In the book of Mathematical Analysis II by Zorich, at page 123, it is asked that
Give necessary and sufficient conditions on a function $f : E → \mathbb{R}$ defined on a bounded (but not necessarily Jordan-measurable) set $E$ under which the Riemann integral of $f$ over $E$ exists.
My question is that, if $E$ is open, than would $f$ be discontinuous on $\partial E$ ? I mean $f$ is not even defined on $\partial E$, so I assume that it wouldn't, but then I recall the definition of Riemann integral over any subset of $\mathbb{R}^n$, that is
$$\int_T f *dx := \int_{T \subset I}f *\gamma_T (x)* dx, \quad where \quad \gamma_T (x) = \begin{cases} 1 & x \in T\\ 0 & otherwise \end{cases}\quad and \quad I \text{ is any interval containing $E$}$$ and Zorich points out $\int_{T \subset I} \gamma_T (x)* dx$ is defined only for sets $T$ whose boundary is measure zero since $\gamma_T(x)$ has discontinuities on $\partial T$.

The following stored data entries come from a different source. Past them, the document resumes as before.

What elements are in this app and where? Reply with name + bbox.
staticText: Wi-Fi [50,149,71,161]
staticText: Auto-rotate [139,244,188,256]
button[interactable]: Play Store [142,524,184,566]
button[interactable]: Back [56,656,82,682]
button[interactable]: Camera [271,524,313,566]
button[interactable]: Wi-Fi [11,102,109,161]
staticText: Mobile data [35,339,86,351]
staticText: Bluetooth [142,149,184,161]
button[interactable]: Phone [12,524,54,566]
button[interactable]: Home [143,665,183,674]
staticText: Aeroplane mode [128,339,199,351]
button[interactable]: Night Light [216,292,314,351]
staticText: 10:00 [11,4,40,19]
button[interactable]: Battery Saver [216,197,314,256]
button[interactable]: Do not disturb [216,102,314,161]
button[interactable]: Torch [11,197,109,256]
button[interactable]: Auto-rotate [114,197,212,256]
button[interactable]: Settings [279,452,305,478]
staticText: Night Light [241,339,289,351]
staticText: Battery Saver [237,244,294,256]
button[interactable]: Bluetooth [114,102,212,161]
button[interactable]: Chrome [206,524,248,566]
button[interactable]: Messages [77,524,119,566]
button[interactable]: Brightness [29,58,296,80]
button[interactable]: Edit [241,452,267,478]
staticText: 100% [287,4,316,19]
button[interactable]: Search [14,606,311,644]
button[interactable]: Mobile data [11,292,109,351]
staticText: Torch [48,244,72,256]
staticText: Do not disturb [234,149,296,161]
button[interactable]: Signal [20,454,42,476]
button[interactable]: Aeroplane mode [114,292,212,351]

Therefore, I'm sort of confused because $\gamma_T$ is defined on the boundary of $E$, but $f$ is not.
I mean even if we (somehow) say that $f$ is discontinues on $\partial E$, then $\partial E$ has to be Jordan measure zero and $int (E)$ has to be Lebesgue measure zero, right ?
Edit: For additional questions, please see the comments on the given answer.

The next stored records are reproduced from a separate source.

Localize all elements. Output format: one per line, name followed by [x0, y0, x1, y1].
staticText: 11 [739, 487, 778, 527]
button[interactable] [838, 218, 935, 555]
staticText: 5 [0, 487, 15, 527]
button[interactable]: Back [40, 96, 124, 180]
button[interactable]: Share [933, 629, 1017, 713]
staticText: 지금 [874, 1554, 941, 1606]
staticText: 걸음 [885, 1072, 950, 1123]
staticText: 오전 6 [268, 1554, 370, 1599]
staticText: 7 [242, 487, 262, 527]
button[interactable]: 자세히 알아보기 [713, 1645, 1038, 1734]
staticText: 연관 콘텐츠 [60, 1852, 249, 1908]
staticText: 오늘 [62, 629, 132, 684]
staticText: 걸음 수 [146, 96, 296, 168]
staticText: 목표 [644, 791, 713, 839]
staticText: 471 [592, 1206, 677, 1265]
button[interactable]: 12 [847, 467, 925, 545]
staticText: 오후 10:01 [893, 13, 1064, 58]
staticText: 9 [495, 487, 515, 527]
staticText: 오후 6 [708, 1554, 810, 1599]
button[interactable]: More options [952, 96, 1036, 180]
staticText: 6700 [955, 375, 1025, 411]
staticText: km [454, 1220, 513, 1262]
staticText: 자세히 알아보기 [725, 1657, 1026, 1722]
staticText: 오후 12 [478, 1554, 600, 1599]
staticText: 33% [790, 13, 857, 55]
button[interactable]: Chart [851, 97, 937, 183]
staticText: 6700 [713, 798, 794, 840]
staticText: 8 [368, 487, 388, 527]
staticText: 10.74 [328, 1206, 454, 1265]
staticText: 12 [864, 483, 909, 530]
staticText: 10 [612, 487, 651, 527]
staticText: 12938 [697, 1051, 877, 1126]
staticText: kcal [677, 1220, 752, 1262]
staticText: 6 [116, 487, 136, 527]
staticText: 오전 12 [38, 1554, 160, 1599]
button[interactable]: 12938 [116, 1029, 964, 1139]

A function $f$ is Riemann integrable on a bounded rectangle $Q$ if and only if it is bounded and the set of discontinuity points is of measure $0$.
On a bounded set $E$ the integral exists when $f \chi_E$ is integrable over any rectangle $Q$ with $E \subset Q$ and is given by $\int_E f = \int_Q f \chi_E$.
Necessary and sufficient conditions are $f$ is almost everwhere continuous in $E$ and either $\partial E$ is of measure $0$ or $f(x) \to 0$ as $x \to p$ for all points $p \in \partial E$ except perhaps in a subset of $\partial E$ of measure $0$. This second condition takes care of the case where $m(\partial E) \neq 0$.